Die DAK Gesundheit fordert, Adipositas, so wie es beispielsweise die WHO tut, als Krankheit mit Behandlungsbedarf anzuerkennen. Insbesondere müsse gezielte Ernährungstherapie für Betroffene als Heilmittel zugelassen, und damit reguläre Kassenleistung werden. Die Krankenkasse hat ein Versorgungskonzept erstellt, das Ernährungstherapie, Reha-Sport und bei Bedarf Psychotherapie beinhaltet. Es orientiert sich an der S3-Leitlinie der Deutschen Adipositas Gesellschaft. Dem DAK-Konzept zufolge sollen Ärzte und Ernährungsberater Patienten ab einem BMI von 30 helfen, langfristig ihre Ernährung umstellen.
Insbesondere den Hausärzten könnte dabei eine wichtige Lotsenfunktion zukommen. Bariatrische Operationen seien dagegen nur als "ultima ratio" zu sehen, wenn andere Maßnahmen scheiterten, so Schwab. Sie kämen ab einem BMI von 40 oder mehr in Frage.
Internistin Dr. Veronika Hollenrieder vom Ambulanten Diabeteszentrum Unterhaching betonte mögliche Folgeschäden solcher Eingriffe.
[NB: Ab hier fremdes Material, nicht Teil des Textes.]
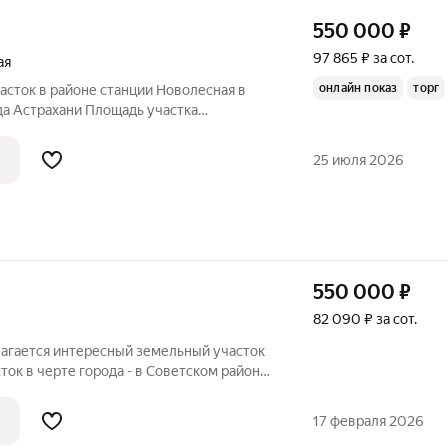
550 000
₽
97 865 ₽ за сот.
ая
онлайн показ
торг
асток в районе станции Новолесная в
да Астрахани Площадь участка
ток имеет правильную форму, что
овать застройку Удобные подъездные
25 июля 2026
оший
550 000
₽
82 090 ₽ за сот.
агается интересный земельный участок
ток в черте города - в Советском районе,
 ССЗ "30 лет Октября" (Тридцатка).
я в собственности, кадастровый номер
17 февраля 2026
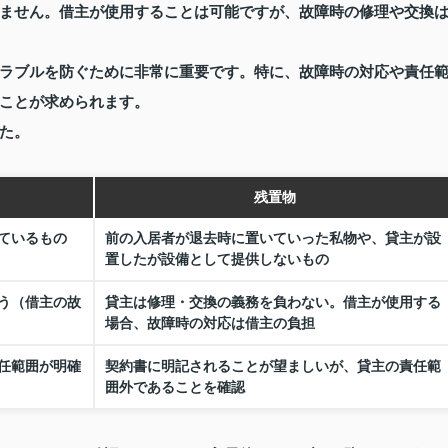
ません。借主が使用することは可能ですが、故障時の修理や交換
ラブルを防ぐために非常に重要です。特に、故障時の対応や責任
ことが求められます。
た。
残置物
ているもの
前の入居者が退去時に置いていった私物や、貸主が設
置したが設備として提供しないもの
う（借主の故
貸主は修理・交換の義務を負わない。借主が使用する
場合、故障時の対応は借主の負担
任範囲が明確
契約書に明記されることが望ましいが、貸主の責任範
囲外であることを確認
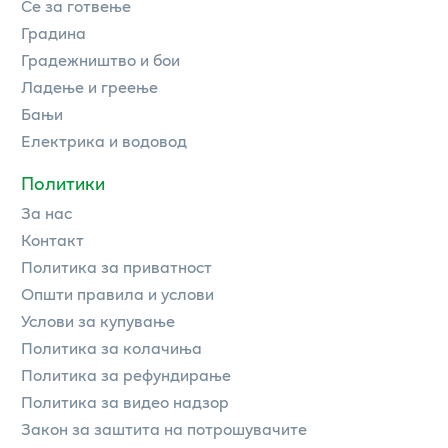
Се за готвење
Градина
Градежништво и бои
Ладење и греење
Бањи
Електрика и водовод
Политики
За нас
Контакт
Политика за приватност
Општи правила и услови
Услови за купување
Политика за колачиња
Политика за рефундирање
Политика за видео надзор
Закон за заштита на потрошувачите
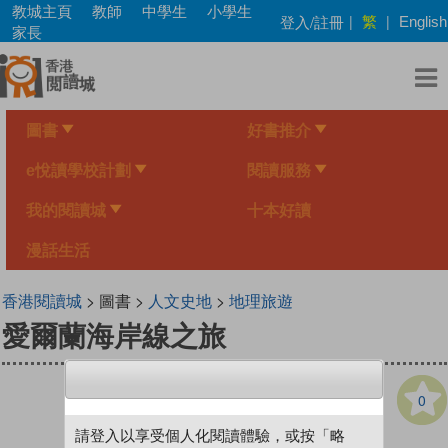
Skip
教城主頁
教師
中學生
小學生
繁
登入/註冊
|
|
English
to
家長
main
content
圖書
好書推介
e悅讀學校計劃
閱讀服務
我的閱讀城
十本好讀
漫話生活
香港閱讀城
> 圖書 >
人文史地
>
地理旅遊
愛爾蘭海岸線之旅
0
請登入以享受個人化閱讀體驗，或按「略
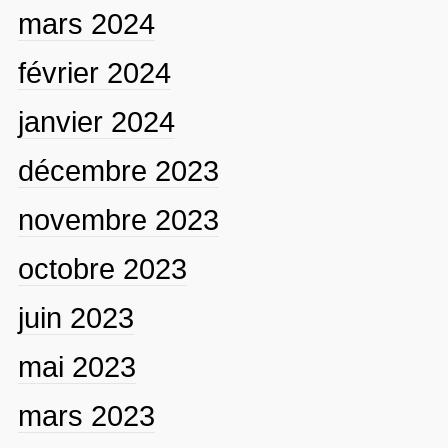
mars 2024
février 2024
janvier 2024
décembre 2023
novembre 2023
octobre 2023
juin 2023
mai 2023
mars 2023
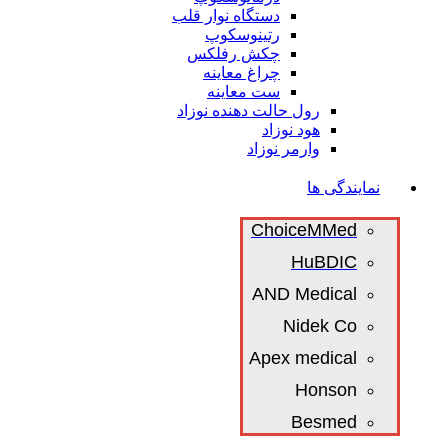
دستگاه نوار قلب
رتینوسکوپ
چکش رفلکس
چراغ معاینه
ست معاینه
رول حالت دهنده نوزاد
هود نوزاد
وارمر نوزاد
نمایندگی ها
ChoiceMMed
HuBDIC
AND Medical
Nidek Co
Apex medical
Honson
Besmed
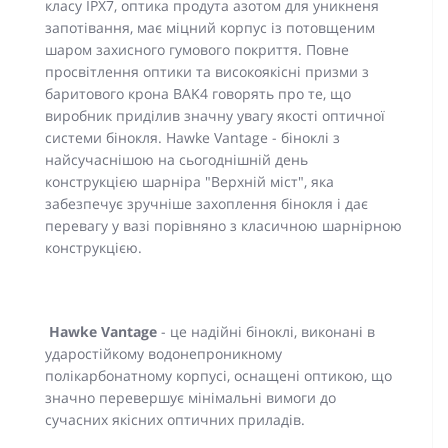
класу IPX7, оптика продута азотом для уникненя
запотівання, має міцний корпус із потовщеним
шаром захисного гумового покриття. Повне
просвітлення оптики та високоякісні призми з
баритового крона BAK4 говорять про те, що
виробник приділив значну увагу якості оптичної
системи бінокля. Hawke Vantage - біноклі з
найсучаснішою на сьогоднішній день
конструкцією шарніра "Верхній міст", яка
забезпечує зручніше захоплення бінокля і дає
перевагу у вазі порівняно з класичною шарнірною
конструкцією.
Hawke Vantage
- це надійні біноклі, виконані в
ударостійкому водонепроникному
полікарбонатному корпусі, оснащені оптикою, що
значно перевершує мінімальні вимоги до
сучасних якісних оптичних приладів.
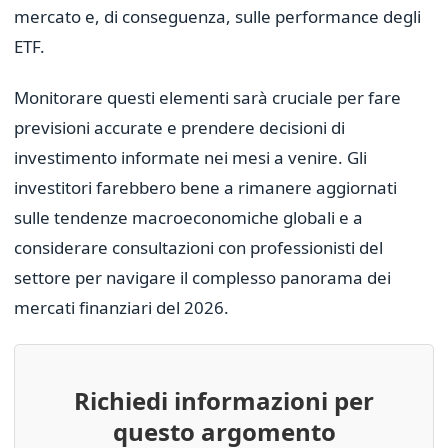
mercato e, di conseguenza, sulle performance degli
ETF.
Monitorare questi elementi sarà cruciale per fare
previsioni accurate e prendere decisioni di
investimento informate nei mesi a venire. Gli
investitori farebbero bene a rimanere aggiornati
sulle tendenze macroeconomiche globali e a
considerare consultazioni con professionisti del
settore per navigare il complesso panorama dei
mercati finanziari del 2026.
Richiedi informazioni per
questo argomento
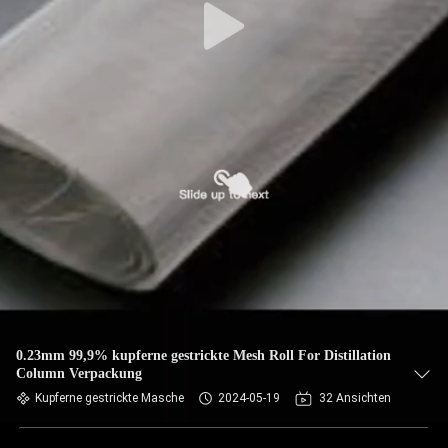
0.23mm 99,9% kupferne gestrickte Mesh Roll For Distillation
Column Verpackung
Kupferne gestrickte Masche
2024-05-19
32 Ansichten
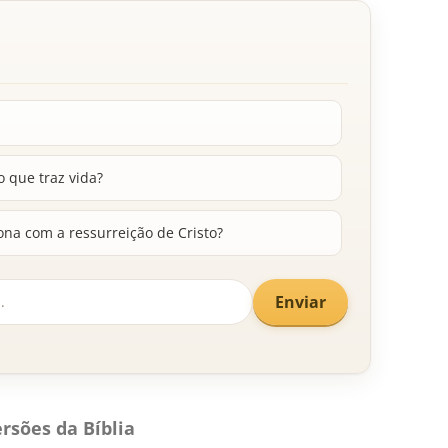
o que traz vida?
na com a ressurreição de Cristo?
Enviar
rsões da Bíblia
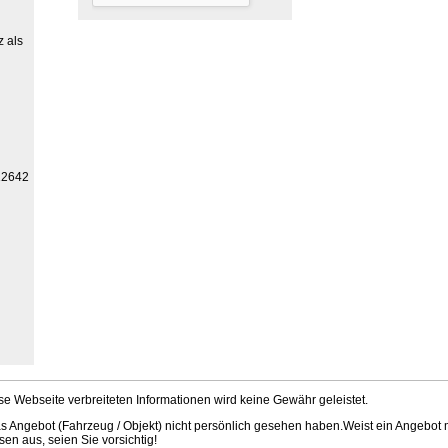
z als
12642
iese Webseite verbreiteten Informationen wird keine Gewähr geleistet.
s Angebot (Fahrzeug / Objekt) nicht persönlich gesehen haben.Weist ein Angebot
en aus, seien Sie vorsichtig!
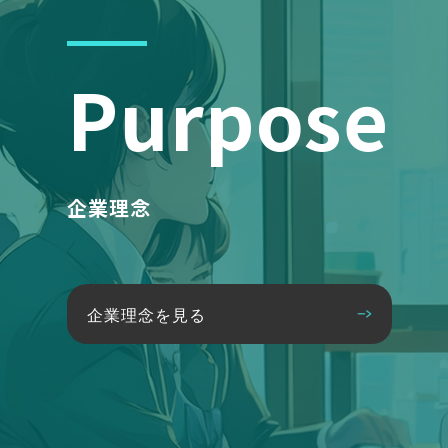
Purpose
企業理念
企業理念を見る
Sie selbst habe mehrfach Patienten nach Operationen behandelt, die womöglich vermeidbar gewesen wären. Manche Betroffenen seien offenbar fehlerhaft informiert worden. Ihnen sei etwa gesagt worden, nach einer Magen-Op sei auch ihr Diabetes dauerhaft geheilt. Operationen müssten zurückhaltend eingesetzt werden, so Hollenrieder. Zudem müssten die Patienten nicht nur über kurzfristige Vorteile, sondern auch über mögliche langfristige Folgeprobleme aufgeklärt werden. Grundsätzlich müssten seelische Ursachen der Adipositas mehr berücksichtigt werden. "Wir müssen solche Angebote schaffen", forderte die Internistin. In ihrer Praxis treffe sich zum Beispiel alle zwei Wochen eine Adipositas-Gruppe zum Austausch unter Betroffenen. Da es um einen langfristigen Behandlungsbedarf gehe, solle in der GKV zudem ein Disease Management Programm (DMP) Adipositas etabliert werden.
Weniger Folgeerkrankungen und Klinikaufenthalte
Laut DAK Versorgungsreport könnte ein umfassendes Versorgungskonzept das Gesundheitssystem entlasten. Sollten 15 Prozent statt bisher nur sechs Prozent der Adipösen nach einem geeigneten Konzept behandelt werden, werde das zwar erst mal teurer – die DAK geht von 1,28 Milliarden Euro aus. Allerdings würde allein durch entfallende Klinikbehandlungen innerhalb von zehn Jahren eine ebenso hohe Summe eingespart. Innerhalb dieses Zeitraums würde die Zahl der Adipositaspatienten um zwei Millionen sinken. In der Folgedekade sinke die Zahl um eine weitere Million. Entsprechend würden zudem viele Folgeerkrankungen und Todesfälle vermieden. "Eine einzige Kasse kann das gar nicht leisten", stellte Schwab klar. Es gehe vielmehr darum, bei der Behandlung von Adipositas umzudenken.
Die bayerische Gesundheitsministerin Melanie Huml (CSU) betonte die Bedeutung früher Prävention, um Adipositas von vornherein zu verhindern. In Bayern sei die Zahl übergewichtiger Kinder bei der Einschulung von 3,9 Prozent im Jahr 2009 auf nun 3,2 Prozent gesunken. "Das geht in die richtige Richtung", so die Ministerin. Das Projekt "Gesund leben in der Schwangerschaft (GeliS)" setze schon vor der Geburt an. Übergewicht oder starke Gewichtszunahme werdender Mütter erhöhe das Adipositas-Risiko ihrer Kinder, mahnte Huml.